P_1 = circle_walk.distribution(initial, 1)
P_1
What's the probability that the chain is has value 3 at time 2? That's $P_2(3)$ which we can calculate by conditioning on $X_1$:
$$ P_2(3) = \sum_{i=1}^5 P_1(i)P(i, 3) $$The distribution of $X_1$ is $P_1$, given above. Here are those probabilities in an array:
P_1.column('Probability')
The 3
column of the transition matrix gives us, for each $i$, the chance of getting from $i$ to 3 in one step.
circle_walk.column('3')
So the probability that the chain has the value 3 at time 2 is $P_2(3)$ which is equal to:
sum(P_1.column('Probability')*circle_walk.column('3'))
Similarly, $P_2(2)$ is equal to:
sum(P_1.column('Probability')*circle_walk.column('2'))

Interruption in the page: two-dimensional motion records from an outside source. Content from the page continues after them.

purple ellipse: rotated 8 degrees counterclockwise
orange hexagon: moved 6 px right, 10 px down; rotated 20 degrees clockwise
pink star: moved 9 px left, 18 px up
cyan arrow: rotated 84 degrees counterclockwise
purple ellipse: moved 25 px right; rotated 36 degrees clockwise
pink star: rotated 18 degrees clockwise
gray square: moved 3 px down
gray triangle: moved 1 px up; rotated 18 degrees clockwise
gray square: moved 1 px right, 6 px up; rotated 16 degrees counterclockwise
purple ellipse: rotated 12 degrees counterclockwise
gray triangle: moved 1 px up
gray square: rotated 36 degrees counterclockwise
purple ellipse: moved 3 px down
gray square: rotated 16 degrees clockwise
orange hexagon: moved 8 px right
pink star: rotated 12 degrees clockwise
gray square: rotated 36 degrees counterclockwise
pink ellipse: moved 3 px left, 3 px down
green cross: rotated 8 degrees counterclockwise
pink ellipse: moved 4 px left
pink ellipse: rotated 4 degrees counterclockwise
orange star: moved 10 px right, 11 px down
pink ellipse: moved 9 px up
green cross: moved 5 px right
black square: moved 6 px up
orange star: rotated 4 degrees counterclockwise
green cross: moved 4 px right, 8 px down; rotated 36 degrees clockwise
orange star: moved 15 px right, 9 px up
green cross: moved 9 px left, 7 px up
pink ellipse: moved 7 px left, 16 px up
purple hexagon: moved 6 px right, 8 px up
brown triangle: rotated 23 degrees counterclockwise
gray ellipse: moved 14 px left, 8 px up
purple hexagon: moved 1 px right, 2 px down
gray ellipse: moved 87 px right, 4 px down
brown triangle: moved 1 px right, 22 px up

And so on. The distribution
method finds all these probabilities for us.
P_2 = circle_walk.distribution(initial, 2)
P_2
At time 3, the chain continues to be much more likely to be at 1, 2, or 5 compared to the other two states. That's because it started at Point 1 and is lazy.
P_3 = circle_walk.distribution(initial, 3)
P_3
But by time 10, something interesting starts to emerge.
P_10 = circle_walk.distribution(initial, 10)
P_10
The chain is almost equally likely to be at any of the five states. By time 50, it seems to have completely forgotten where it started, and is distributed uniformly on the state space.
P_50 = circle_walk.distribution(initial, 50)
P_50
As time passes, this chain gets "all mixed up", regardless of where it started. That is perhaps not surprising as the transition probabilities are symmetric over the five states. Let's see what happens when we cut the circle between Points 1 and 5 and lay it out in a line.
Reflecting Random Walk¶
The state space and transition probabilities remain the same, except when the chain is at the two "edge" states.
- If the chain is at Point 1, then at the next step it either stays there or moves to Point 2 with equal probability: $P(1, 1) = 0.5 = P(1, 2)$.
- If the chain is at Point 5, then at the next step it either stays there or moves to Point 4 with equal probability: $P(5, 5) = 0.5 = P(5, 4)$.
We say that there is reflection at the boundaries 1 and 5.
def ref_walk_probs(i, j):
if i-j == 0:
return 0.5
elif 2 <= i <= 4:
if abs(i-j) == 1:
return 0.25
else:
return 0
elif i == 1:
if j == 2:
return 0.5
else:
return 0
elif i == 5:
if j == 4:
return 0.5
else:
return 0
trans_tbl = Table().states(s).transition_function(ref_walk_probs)
refl_walk = trans_tbl.toMarkovChain()
print('Transition Matrix')
refl_walk
Let the chain start at Point 1 as it did in the last example. That initial distribution was defined as initial
. At time 1, therefore, the chain is either at 1 or 2, and at times 2 and 3 it is likely to still be around 1.
refl_walk.distribution(initial, 1)
refl_walk.distribution(initial, 3)
But by time 20, the distribution is settling down:
refl_walk.distribution(initial, 20)
And by time 100 it has settled into what is called its steady state.
refl_walk.distribution(initial, 100)
This steady state distribution isn't uniform. But it is steady. If you increase the amount of time for which the chain has run, you get the same distribution for the value of the chain at that time.
That's quite remarkable. In the rest of this chapter, we will look more closely at what's going on.